Indeed, attending to this potential for equivocation presses us toward some stark realizations about contemporary society, the most critical of which raises unsettling questions about the prospects for our deepest and most cherished moral convictions. Modern civilization, at least as it developed in the West, is premised on the recognition of every individual human’s equal dignity through various operations of emancipation and empowerment, from securing formal rights and protections to guaranteeing a basic threshold of material wellbeing. The groundswell of sustainability, however, signals the gradual recognition that the very processes by which modern civilization has come to realize this fundamental premise (to the extent that it has)–that is, through industrialization, urbanization, and consumption—are proving to be unsustainable. At the most profound level, the cultural logic of sustainability ultimately forces us to ask: if these fundamental socio-economic systems are not sustainable, how sustainable are our own highest ideals that have thus far depended on them for realization?
This examination of the cultural significance of sustainability has only scratched the surface and clearly cannot answer such a question; it can only raise it. More empirical, interpretive, and critical work waits to be done and is needed to determine whether sustainability is better understood as a symptom of or a solution to our perceived problems. Might it be the illness purporting to be the cure? Might it be both?
As a symptom, we will want to know how long the cultural moment to which sustainability gives expression might last. How long, in other words, will the word remain expressively and symbolically salient? How much longer will its apparent indispensability counter-balance its inherent vulnerability to equivocation between two competing worldviews and agendas? How long will it continue to override our own creeping cynicism about all key words?
We will want to know how close sustainability is to becoming a fully fledged economic ethic capable of addressing the challenges to which it also points. How satisfying are we likely to find its answer to the question, “what does it mean and take to thrive in the context of the Anthropocene era?” What about its political fortunes? Will sustainability be capable of evading the vortex of politicization in today’s culture wars?

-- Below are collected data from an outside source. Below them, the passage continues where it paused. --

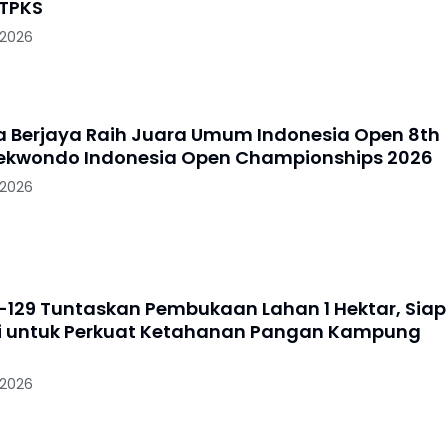
TPKS
 2026
a Berjaya Raih Juara Umum Indonesia Open 8th
ekwondo Indonesia Open Championships 2026
 2026
129 Tuntaskan Pembukaan Lahan 1 Hektar, Siap
i untuk Perkuat Ketahanan Pangan Kampung
 2026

Taken together, all of these invitations for further investigation are ways of asking whether the language of sustainability is itself sustainable, whether the languages, institutional arrangements, principles, policies, and practices that today are converging under the heading of “sustainability” will eventually coalesce into something like a coherent moral ethos. In the meantime, we have already learned much by this initial examination: sustainability is, for the moment, a word that gives voice to our present fears and uncertainties about whether we live in a world of scarcity or abundance, just as it augurs and upholds our hopes for thriving in a decidedly uncertain future.”